Politics, Legislation, Election Notes
The angry American: You might’ve noticed in the past week or two the increased coverage of rage and violence in America – on planes, in stores, online, and of course in politics. So far, it really depends on where you live for this to seem like a real problem. It’s not surprising that people are upset; we’ve been led to believe for months that the pandemic was all but over, the economy would recover completely, and that politics would return to normal. None of this was really true. Add some general disappointment, the inflammatory propaganda from Trump-style right-wingers, some inflationary pressures, the general sense that while things looked better by the end of 2020, they don’t look better now, so more people are frustrated and lashing out. Will it get worse? Two things stand out: how much the Delta variant affects the pandemic, and, relatedly, the fate of the economy. Hard to predict. We at least have a government that is trying to do something about the problems, especially the pandemic. In general, if the economy doesn’t tank, then people’s spirit will remain relatively high. And the economy is unlikely to tank because of all the money from anti-pandemic and infrastructure government spending.

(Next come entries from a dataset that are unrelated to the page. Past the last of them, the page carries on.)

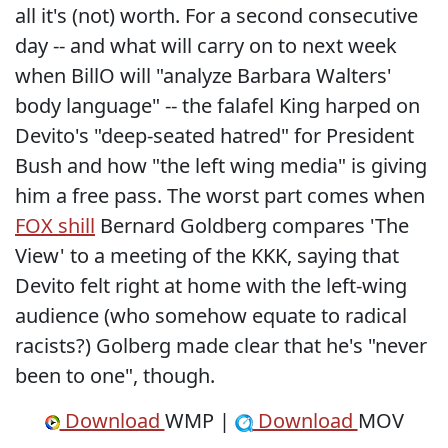
all it's (not) worth. For a second consecutive
day -- and what will carry on to next week
when BillO will "analyze Barbara Walters'
body language" -- the falafel King harped on
Devito's "deep-seated hatred" for President
Bush and how "the left wing media" is giving
him a free pass. The worst part comes when
FOX shill
Bernard Goldberg compares 'The
View' to a meeting of the KKK, saying that
Devito felt right at home with the left-wing
audience (who somehow equate to radical
racists?) Golberg made clear that he's "never
been to one", though.
Download
WMP |
Download
MOV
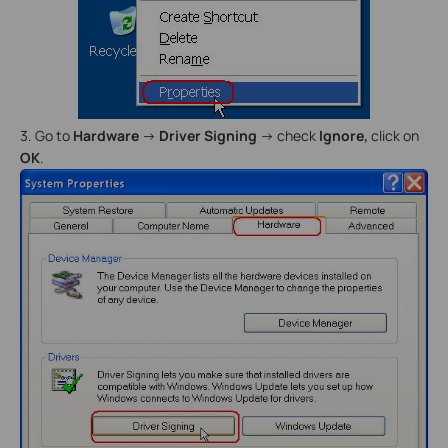
3. Go to
Hardware
->
Driver Signing
-> check
Ignore,
click on
OK
.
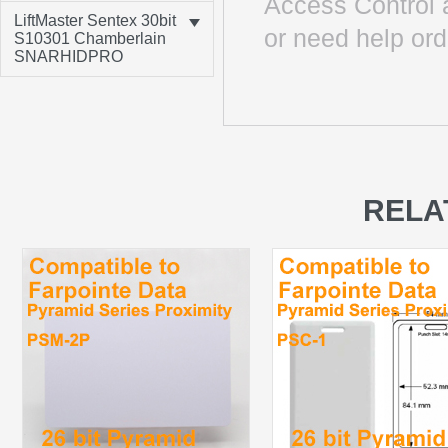
Access Control 
LiftMaster Sentex 30bit
or need help ord
S10301 Chamberlain
SNARHIDPRO
RELA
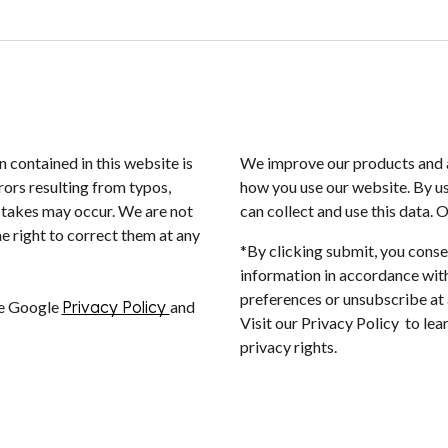
n contained in this website is
We improve our products and a
rors resulting from typos,
how you use our website. By us
istakes may occur. We are not
can collect and use this data. 
e right to correct them at any
*By clicking submit, you conse
information in accordance with
preferences or unsubscribe at a
he Google
Privacy Policy
and
Visit our Privacy Policy to le
privacy rights.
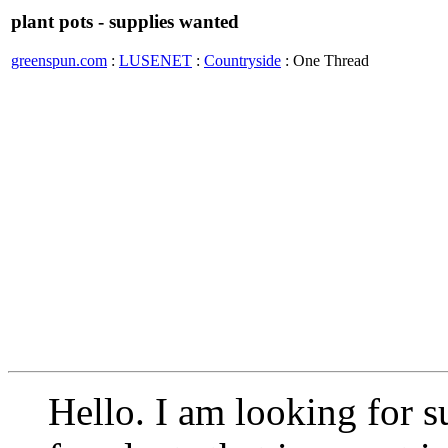
plant pots - supplies wanted
greenspun.com
:
LUSENET
:
Countryside
: One Thread
Hello. I am looking for s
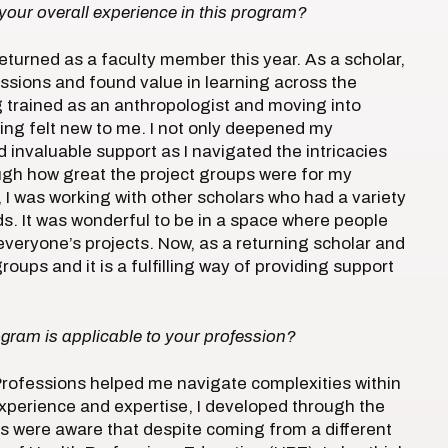
your overall experience in this program?
returned as a faculty member this year. As a scholar,
essions and found value in learning across the
g trained as an anthropologist and moving into
ing felt new to me. I not only deepened my
invaluable support as I navigated the intricacies
gh how great the project groups were for my
, I was working with other scholars who had a variety
s. It was wonderful to be in a space where people
 everyone’s projects. Now, as a returning scholar and
oups and it is a fulfilling way of providing support
ogram is applicable to your profession?
 Professions helped me navigate complexities within
xperience and expertise, I developed through the
 were aware that despite coming from a different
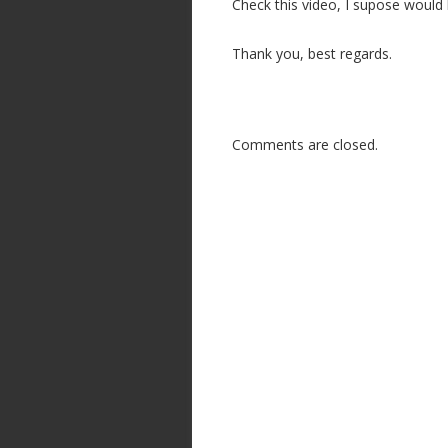
Check this video, I supose would 
n
Thank you, best regards.
Comments are closed.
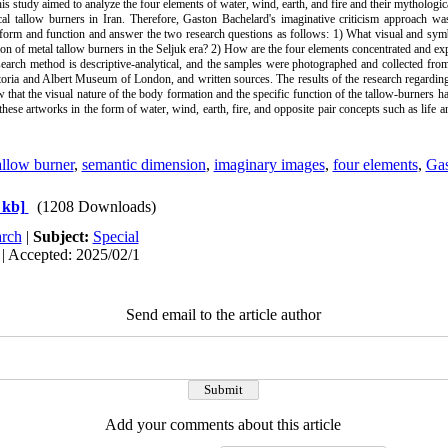
his study aimed to analyze the four elements of water, wind, earth, and fire and their mythologic
cal tallow burners in Iran. Therefore, Gaston Bachelard's imaginative criticism approach w
 form and function and answer the two research questions as follows: 1) What visual and sym
ion of metal tallow burners in the Seljuk era? 2) How are the four elements concentrated and exp
earch method is descriptive-analytical, and the samples were photographed and collected from 
ria and Albert Museum of London, and written sources. The results of the research regarding
w that the visual nature of the body formation and the specific function of the tallow-burners h
these artworks in the form of water, wind, earth, fire, and opposite pair concepts such as life a
allow burner
,
semantic dimension
,
imaginary images
,
four elements
,
Gas
 kb]
(1208 Downloads)
rch
|
Subject:
Special
| Accepted: 2025/02/1
Send email to the article author
Add your comments about this article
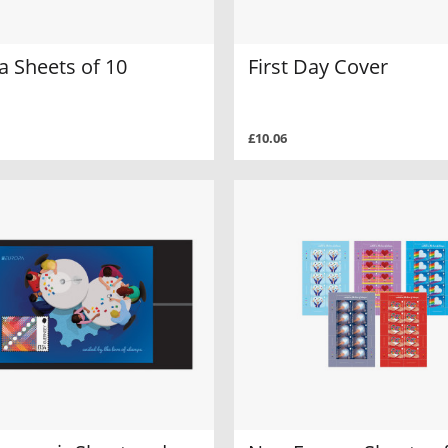
a Sheets of 10
First Day Cover
£10.06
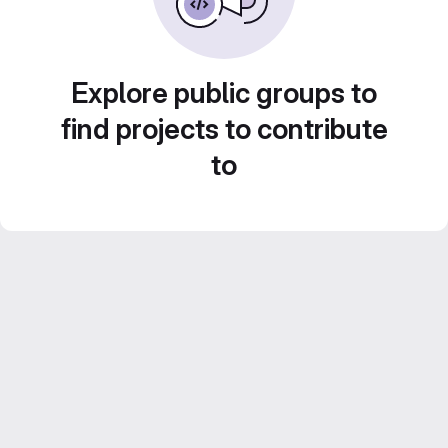
Explore public groups to
find projects to contribute
to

Pinned Trend: Other COVID-19 variants are out there, but continue to receive intermittent coverage.
Pinned Point: Until the filibuster rules are modified, most of the Biden agenda will not pass the Senate.
Quote of the Week
[Jeffrey Rosen], former president Donald Trump’s last attorney general, has told U.S. senators his boss was ‘persistent’ in trying to pressure the Justice Department to discredit the results of the 2020 election. [He] also characterized as ‘inexplicable’ the actions of his Justice Department colleague, Jeffrey Clark, who was willing to push Trump’s false claims of election fraud and whom Trump considered installing as acting attorney general to replace Rosen.
Katie Benner, “Former Acting Attorney General Testifies About Trump’s Efforts to Subvert Election,” The New York Times, 08/07/2021.
[The IUY Weekly Journal assumes readers are at least casually familiar with names and events. For more details, check with internet search.]